Given records:
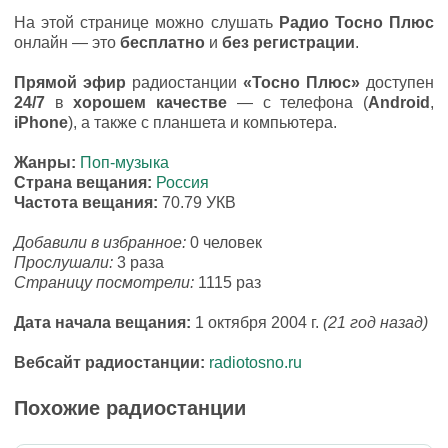
На этой странице можно слушать
Радио Тосно Плюс
онлайн — это
бесплатно
и
без регистрации
.
Прямой эфир
радиостанции
«Тосно Плюс»
доступен
24/7
в
хорошем качестве
— с телефона (
Android
,
iPhone
), а также с планшета и компьютера.
Жанры:
Поп-музыка
Страна вещания:
Россия
Частота вещания:
70.79 УКВ
Добавили в избранное:
0 человек
Прослушали:
3 раза
Страницу посмотрели:
1115 раз
Дата начала вещания:
1 октября 2004 г.
(21 год назад)
Вебсайт радиостанции:
radiotosno.ru
Похожие радиостанции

Task details: Find "хорошем качестве" in the entries above, then repeat its line and all lines after it exactly, down to the last line.

Solution:
хорошем качестве
— с телефона (
Android
,
iPhone
), а также с планшета и компьютера.
Жанры:
Поп-музыка
Страна вещания:
Россия
Частота вещания:
70.79 УКВ
Добавили в избранное:
0 человек
Прослушали:
3 раза
Страницу посмотрели:
1115 раз
Дата начала вещания:
1 октября 2004 г.
(21 год назад)
Вебсайт радиостанции:
radiotosno.ru
Похожие радиостанции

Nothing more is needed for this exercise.